Charles Schwab’s (NYSE: SCHW) market cap jumped by 13.8%, the third highest on the list, pushed by solid Q2 2022 earnings results. Interest revenue jumped by 31% following higher market interest rates and an improvement in interest-earning assets. 

Chinese banks 

Issues in the Chinese property markets eroded business confidence pushing the market cap of ICBC, Bank of China, Agricultural Bank of China, and China Construction Bank by more than 10%. 

Regulators in China cut interest rates a few times in 2022 to push out more loans in order to kick-start the ailing property sector; these moves could impact bank profitability in the long run. 

Furthermore, the chance of a negative cascading effect caused by a possible implosion of Credit Suisse was mentioned by Grandhi, which could spell trouble for banks. 

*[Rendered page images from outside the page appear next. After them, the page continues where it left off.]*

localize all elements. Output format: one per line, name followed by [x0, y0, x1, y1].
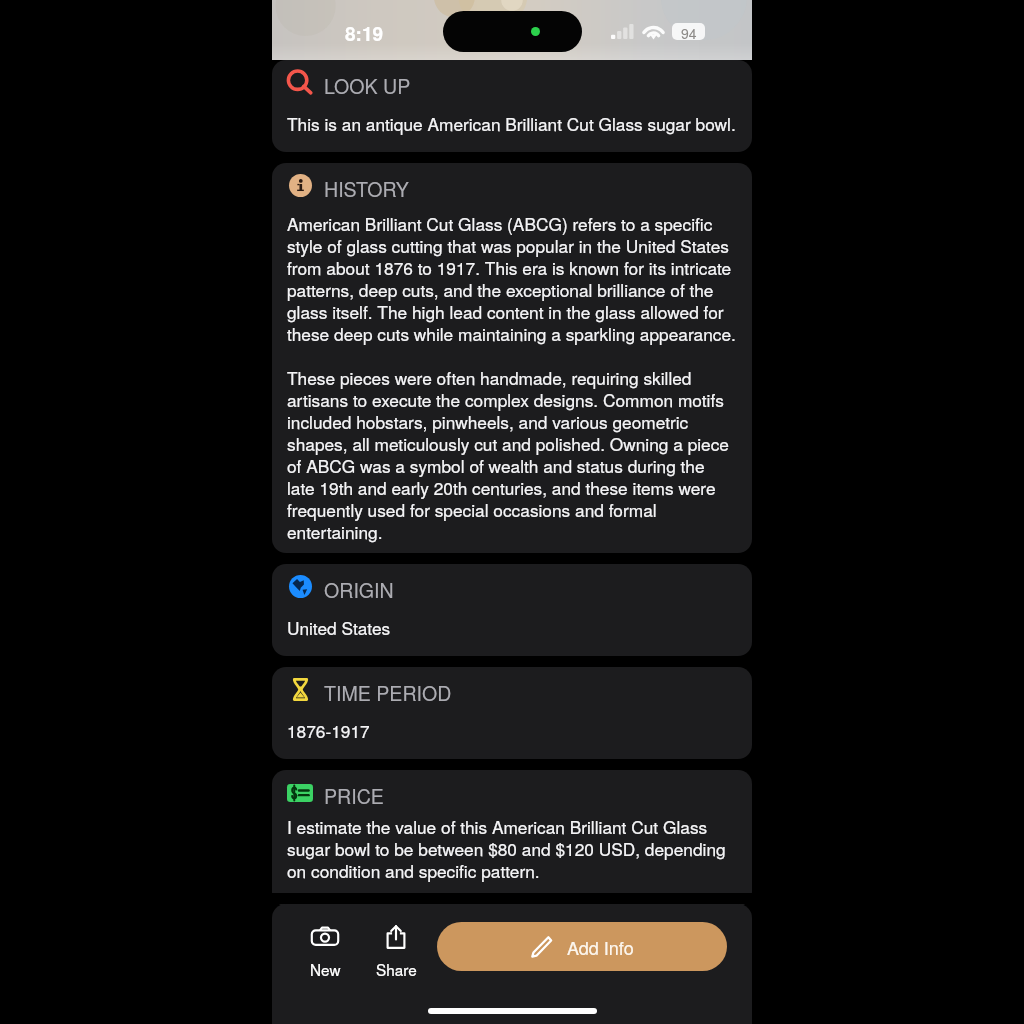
- staticText: United States: [287, 617, 391, 639]
- staticText: 1876-1917: [287, 720, 370, 742]
- staticText: ORIGIN: [324, 575, 394, 598]
- staticText: 94: [681, 23, 697, 40]
- staticText: I estimate the value of this American Br…: [287, 816, 736, 882]
- staticText: LOOK UP: [324, 71, 411, 94]
- button[interactable]: Share: [373, 922, 419, 980]
- button[interactable]: HISTORY: [272, 163, 752, 553]
- staticText: Share: [376, 958, 417, 980]
- staticText: HISTORY: [324, 174, 409, 197]
- staticText: New: [310, 958, 341, 980]
- other: Share: [381, 922, 411, 952]
- staticText: PRICE: [324, 781, 384, 804]
- staticText: American Brilliant Cut Glass (ABCG) refe…: [287, 213, 736, 345]
- other: New: [310, 922, 340, 952]
- staticText: This is an antique American Brilliant Cu…: [287, 113, 736, 135]
- button[interactable]: LOOK UP: [272, 60, 752, 152]
- button[interactable]: TIME PERIOD: [272, 667, 752, 759]
- button[interactable]: New: [305, 922, 345, 980]
- button[interactable]: ORIGIN: [272, 564, 752, 656]
- staticText: TIME PERIOD: [324, 678, 452, 701]
- staticText: These pieces were often handmade, requir…: [287, 367, 736, 543]
- staticText: 8:19: [345, 20, 384, 47]
- button[interactable]: Add Info: [437, 922, 727, 971]
- staticText: Add Info: [567, 934, 634, 960]
- button[interactable]: PRICE: [272, 770, 752, 906]
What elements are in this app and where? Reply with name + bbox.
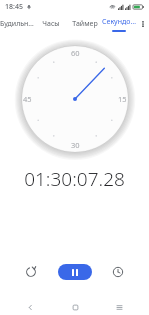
staticText: Секундо… <box>102 17 136 27</box>
button[interactable]: More options <box>136 14 149 34</box>
button[interactable]: Секундо… <box>102 14 136 34</box>
button[interactable]: Pause <box>58 264 92 280</box>
staticText: 60 <box>71 48 80 58</box>
button[interactable]: Recents <box>111 299 127 315</box>
button[interactable]: Reset <box>18 259 44 285</box>
button[interactable]: Home <box>67 299 83 315</box>
staticText: 15 <box>118 94 127 104</box>
staticText: 18:45 <box>5 2 23 12</box>
button[interactable]: Back <box>22 299 38 315</box>
staticText: 01:30:07.28 <box>24 166 125 192</box>
button[interactable]: Таймер <box>68 14 102 34</box>
staticText: 45 <box>23 94 32 104</box>
button[interactable]: Часы <box>34 14 68 34</box>
staticText: Часы <box>42 19 60 29</box>
staticText: Таймер <box>72 19 98 29</box>
button[interactable]: Lap <box>105 259 131 285</box>
button[interactable]: Будильн… <box>0 14 34 34</box>
staticText: 30 <box>71 140 80 150</box>
staticText: Будильн… <box>0 19 34 29</box>
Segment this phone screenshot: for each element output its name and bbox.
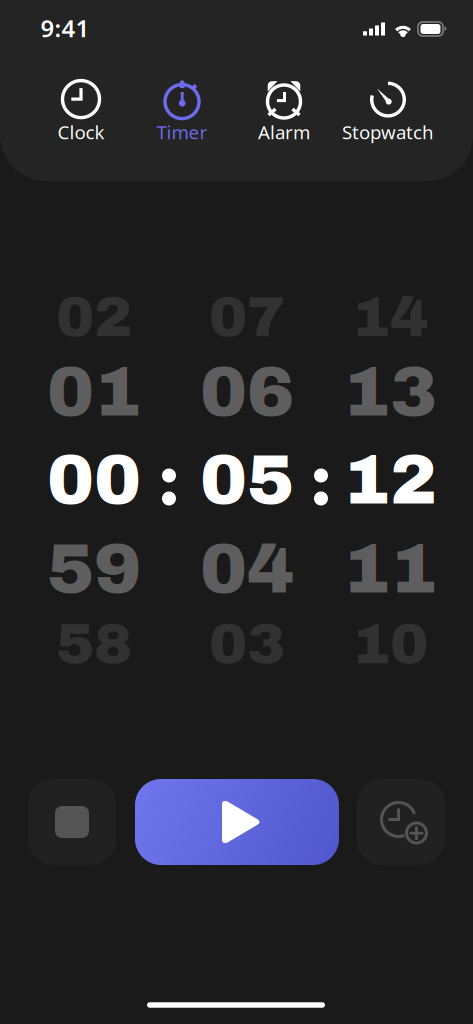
button[interactable]: Timer (146, 76, 218, 148)
staticText: 04 (200, 531, 294, 608)
staticText: Timer (156, 120, 208, 144)
staticText: 01 (47, 354, 141, 430)
staticText: 10 (352, 613, 428, 675)
staticText: 13 (343, 354, 437, 430)
staticText: 06 (200, 354, 294, 430)
staticText: 14 (352, 286, 428, 348)
staticText: 03 (209, 613, 285, 675)
staticText: 05 (200, 442, 294, 518)
button[interactable]: Start (135, 779, 339, 865)
button[interactable]: Stop (28, 779, 116, 865)
button[interactable]: Clock (48, 76, 114, 148)
staticText: Alarm (258, 120, 310, 144)
staticText: 59 (47, 531, 141, 608)
staticText: 00 (47, 442, 141, 518)
staticText: 07 (209, 286, 285, 348)
button[interactable]: Add timer (357, 779, 445, 865)
button[interactable]: Stopwatch (332, 76, 444, 148)
staticText: 02 (56, 286, 132, 348)
staticText: Clock (58, 120, 104, 144)
staticText: 12 (343, 442, 437, 518)
staticText: Stopwatch (342, 120, 434, 144)
button[interactable]: Alarm (248, 76, 320, 148)
staticText: 11 (343, 531, 437, 608)
staticText: 58 (56, 613, 132, 675)
staticText: 9:41 (40, 12, 90, 44)
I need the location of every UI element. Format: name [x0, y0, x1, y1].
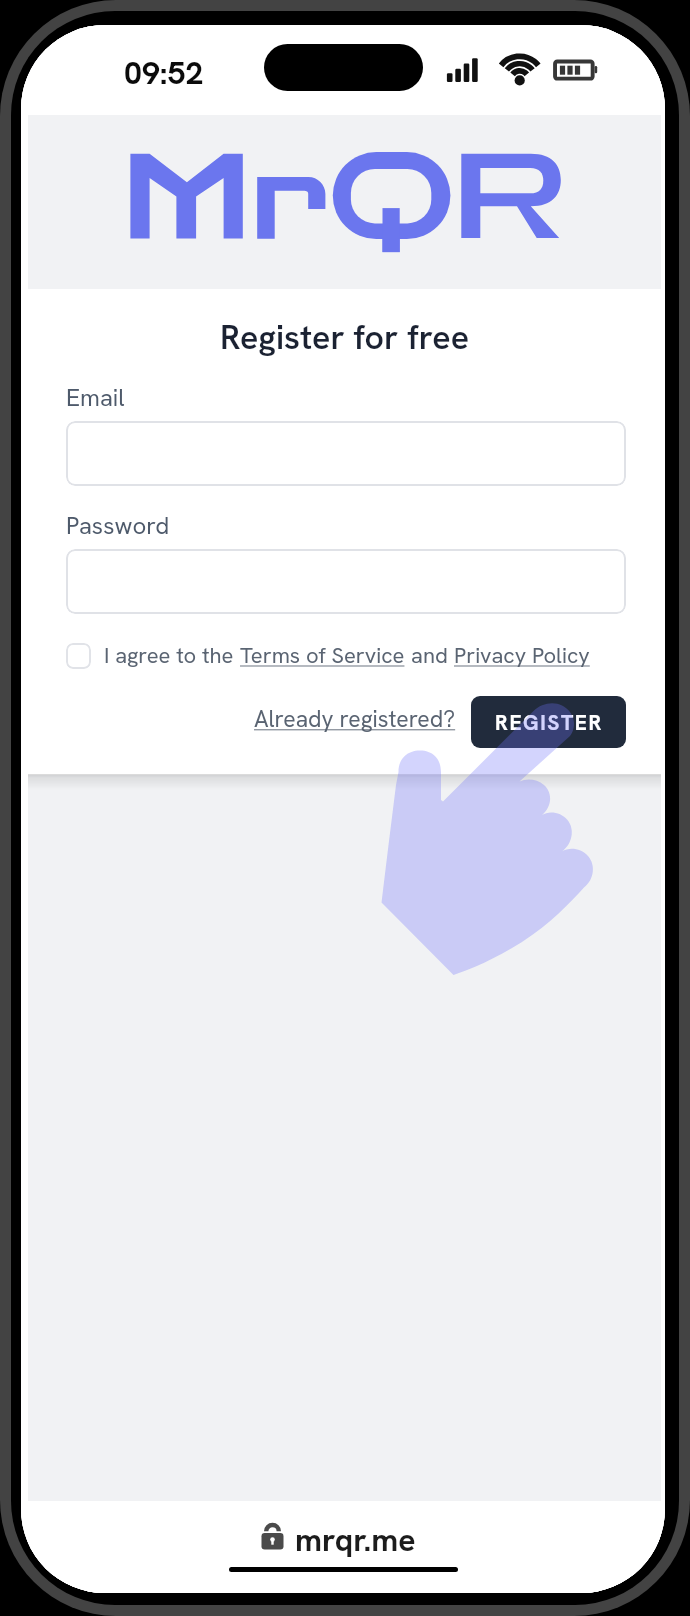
staticText: REGISTER [495, 709, 603, 736]
staticText: I agree to the [104, 641, 234, 670]
staticText: Privacy Policy [454, 641, 590, 670]
button[interactable]: Terms of Service [240, 641, 405, 670]
button[interactable]: Privacy Policy [454, 641, 590, 670]
staticText: mrqr.me [295, 1519, 416, 1561]
button[interactable]: REGISTER [471, 696, 626, 748]
staticText: 09:52 [124, 52, 204, 94]
staticText: and [411, 641, 448, 670]
button[interactable] [66, 421, 626, 486]
staticText: Register for free [220, 315, 470, 359]
button[interactable]: Already registered? [254, 704, 456, 734]
staticText: Terms of Service [240, 641, 405, 670]
button[interactable]: Agree to terms [66, 643, 91, 669]
button[interactable] [66, 549, 626, 614]
staticText: Already registered? [254, 704, 456, 734]
staticText: Password [66, 510, 170, 541]
staticText: Email [66, 382, 125, 413]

“Global banking segment could face greater difficulties in the fourth quarter of 2022 because of Credit Suisse’s crisis, which was brought on by the bank’s poor investments in Greensill Capital and Archegos Capital as well as scandals like drug-related money laundering, which damaged the bank’s reputation and undermined investor confidence and caused its share price to plummet.

He also added:

“Additionally, its rate on credit default swaps increased, which suggests that it may file for bankruptcy. Given that Credit Suisse is regarded as a global systematically important bank (G-SIB), all these changes could have a cascading effect on the banking industry. Additionally, the continued increases in interest rates to combat inflation may trigger a possible worldwide recession.”.

Finally, the possibility of a worldwide recession due to an increase in interest rates could be another negative for bank earnings going forward.